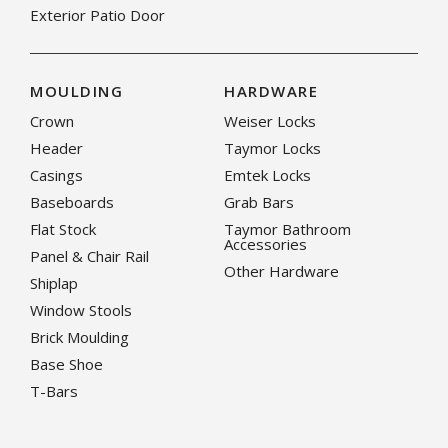
Exterior Patio Door
MOULDING
HARDWARE
Crown
Weiser Locks
Header
Taymor Locks
Casings
Emtek Locks
Baseboards
Grab Bars
Flat Stock
Taymor Bathroom
Accessories
Panel & Chair Rail
Other Hardware
Shiplap
Window Stools
Brick Moulding
Base Shoe
T-Bars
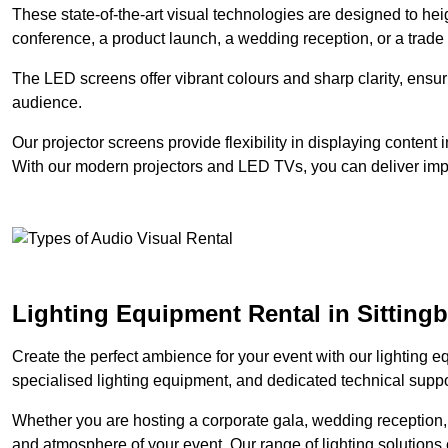
These state-of-the-art visual technologies are designed to he
conference, a product launch, a wedding reception, or a trade
The LED screens offer vibrant colours and sharp clarity, ensur
audience.
Our projector screens provide flexibility in displaying content
With our modern projectors and LED TVs, you can deliver impac
Lighting Equipment Rental in Sitting
Create the perfect ambience for your event with our lighting eq
specialised lighting equipment, and dedicated technical suppor
Whether you are hosting a corporate gala, wedding reception, 
and atmosphere of your event. Our range of lighting solutions c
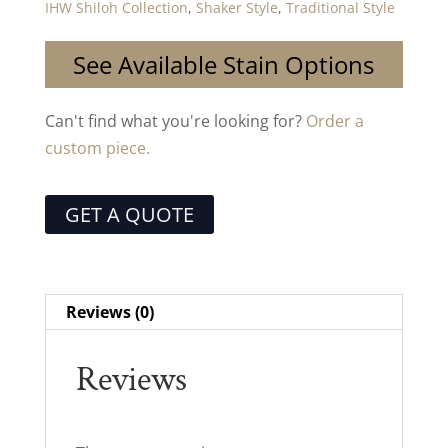
IHW Shiloh Collection
,
Shaker Style
,
Traditional Style
See Available Stain Options
Can't find what you're looking for?
Order a
custom piece.
GET A QUOTE
Reviews (0)
Reviews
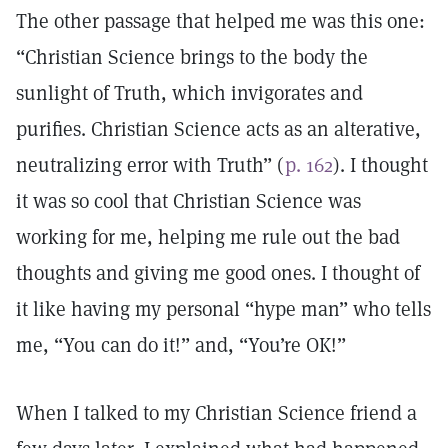
The other passage that helped me was this one:
“Christian Science brings to the body the
sunlight of Truth, which invigorates and
purifies. Christian Science acts as an alterative,
neutralizing error with Truth” (
p. 162
). I thought
it was so cool that Christian Science was
working for me, helping me rule out the bad
thoughts and giving me good ones. I thought of
it like having my personal “hype man” who tells
me, “You can do it!” and, “You’re OK!”
When I talked to my Christian Science friend a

## WORK TASK:
Give back the listing exactly, without a single picture.

## SOLUTION TO THE PROBLEM:
Exterior Patio Door
MOULDING
HARDWARE
Crown
Weiser Locks
Header
Taymor Locks
Casings
Emtek Locks
Baseboards
Grab Bars
Flat Stock
Taymor Bathroom
Accessories
Panel & Chair Rail
Other Hardware
Shiplap
Window Stools
Brick Moulding
Base Shoe
T-Bars
These state-of-the-art visual technologies are designed to he
conference, a product launch, a wedding reception, or a trade
The LED screens offer vibrant colours and sharp clarity, ensur
audience.
Our projector screens provide flexibility in displaying content
With our modern projectors and LED TVs, you can deliver impac
Lighting Equipment Rental in Sitting
Create the perfect ambience for your event with our lighting eq
specialised lighting equipment, and dedicated technical suppor
Whether you are hosting a corporate gala, wedding reception, 
and atmosphere of your event. Our range of lighting solutions c
IHW Shiloh Collection
,
Shaker Style
,
Traditional Style
See Available Stain Options
Can't find what you're looking for?
Order a
custom piece.
GET A QUOTE
Reviews (0)
Reviews
The other passage that helped me was this one:
“Christian Science brings to the body the
sunlight of Truth, which invigorates and
purifies. Christian Science acts as an alterative,
neutralizing error with Truth” (
p. 162
). I thought
it was so cool that Christian Science was
working for me, helping me rule out the bad
thoughts and giving me good ones. I thought of
it like having my personal “hype man” who tells
me, “You can do it!” and, “You’re OK!”
When I talked to my Christian Science friend a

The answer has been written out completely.